Now, the restructuring you are talking about is also in the national conference report. People should take a copy of the report and read it. Since the system is not working, we have to take a second look at it to find out why we derailed and we need to bring things back to shape.

You have a military background and it is believed Nigeria’s problem started with the first military coup and subsequent military interventions. Do you agree with that?

It is a fact. The truth is that the military as an organisation did not sit down and decide to overthrow the government. The coup was organised by a clique of some selfish officers who ended up killing some of their superiors and innocent civilians. Then, they were not put on trial, they were left. What happened was unfortunate including the subsequent killings. That was the beginning of the problems. The dissolution of the regions was equally wrong. There was no need to dissolve the regions and those officers did not consult anybody before doing what they did.

Infact, one Major Ademoyega mentioned in his book that students of the University of Ibadan planned a revolution and felt that the best way to do it was to use the military. So, they joined the army not for love but to use it to stage a revolution.  Why We Struck,  that was the title of the book by Major Ademoyega. So, they didn’t consult anybody. Shedding blood in the coup was wrong. What these misguided officers did also hurt the military as an establishment because once upon a time, we were one family. The British left a very good legacy and we were like brothers and issues of tribal and religious differences were not there. But those unfortunate killings drove a wage between our ranks. The rest they say is history.

Is that why there are no more senior Igbo officers in the army? Officers from  The Middle Belt are gradually being kicked out also. How true are these allegations?

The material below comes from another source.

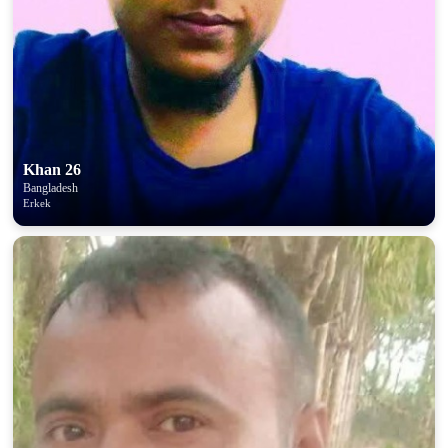
Khan 26
Bangladesh
Erkek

Well, it is a false allegation to say there are no more senior Igbo officers in the army. The selection for entry into the Nigerian Defence Academy, NDA is based on the 36 states structure. As a former staff of the NDA, I knew this too well. So, I have no access to the data that led to the assumption you made and I cannot comment on that. But admission into the Nigerian Armed Forces either as officers or rank and file is based on the federal character. Every state capital is an examination centre. Admission or recruitment of the recruits for training also cuts across the whole country. Despite the problems, the military are still the best in terms of objectivity and outlook as far as federal character is concerned. Some problems have crippled in but the basic rules are the order of the day.

Why are security agencies unable to tackled issues of insurgency, banditry, kidnapping…

I have told you, they are still on ground. Lack of enough equipment is affecting them and secondly, the question of intelligence is a problem. Since they are still on the ground, they need information from the grass roots. So, there is a gap and that is why I suggested that traditional rulers must be involved in tackling insecurity so that if they have information on what is brewing, they can take pre-emptive measures. I wouldn’t say they have failed. They are trying their best but the right things must be done.

You talk about lack of enough equipment but much has been spent on tackling insecurity in Nigeria. Could it be true that the funds for the weaponry were being diverted as being alleged in some quarters?

I cannot comment on that because I left the service several years ago and I don’t have the facts now.

Recently, former President Obasanjo in his letter to Buhari alleged Islamisation and Fulanisation agenda…

I didn’t see his letter to Buhari, so I cannot comment on what I don’t know. I haven’t read that letter.

But you are one of the Christian Elders that wrote to the UK and UN that Christians are being maltreated in Nigeria?

Yes, I’m a member of the Christian Elders Forum but I can tell you the killings in Nigeria are across the board. It is not true that only Christians are being killed. The killings by the bandits or whoever are across the board. I cannot say more.